Collected data:
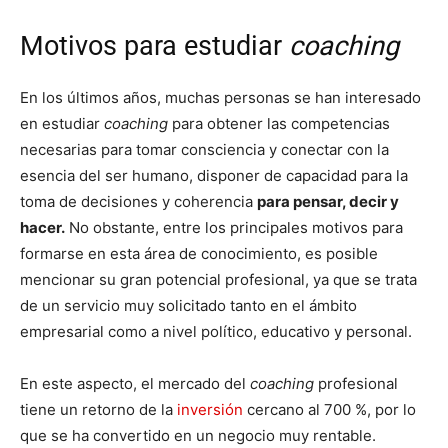
Motivos para estudiar
coaching
En los últimos años, muchas personas se han interesado
en estudiar
coaching
para obtener las competencias
necesarias para tomar consciencia y conectar con la
esencia del ser humano, disponer de capacidad para la
toma de decisiones y coherencia
para pensar, decir y
hacer.
No obstante, entre los principales motivos para
formarse en esta área de conocimiento, es posible
mencionar su gran potencial profesional, ya que se trata
de un servicio muy solicitado tanto en el ámbito
empresarial como a nivel político, educativo y personal.
En este aspecto, el mercado del
coaching
profesional
tiene un retorno de la
inversión
cercano al 700 %, por lo
que se ha convertido en un negocio muy rentable.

TO DO: What is needed here is an exact copy of all the entries, without the pictures.

WRITTEN RESPONSE:
Motivos para estudiar
coaching
En los últimos años, muchas personas se han interesado
en estudiar
coaching
para obtener las competencias
necesarias para tomar consciencia y conectar con la
esencia del ser humano, disponer de capacidad para la
toma de decisiones y coherencia
para pensar, decir y
hacer.
No obstante, entre los principales motivos para
formarse en esta área de conocimiento, es posible
mencionar su gran potencial profesional, ya que se trata
de un servicio muy solicitado tanto en el ámbito
empresarial como a nivel político, educativo y personal.
En este aspecto, el mercado del
coaching
profesional
tiene un retorno de la
inversión
cercano al 700 %, por lo
que se ha convertido en un negocio muy rentable.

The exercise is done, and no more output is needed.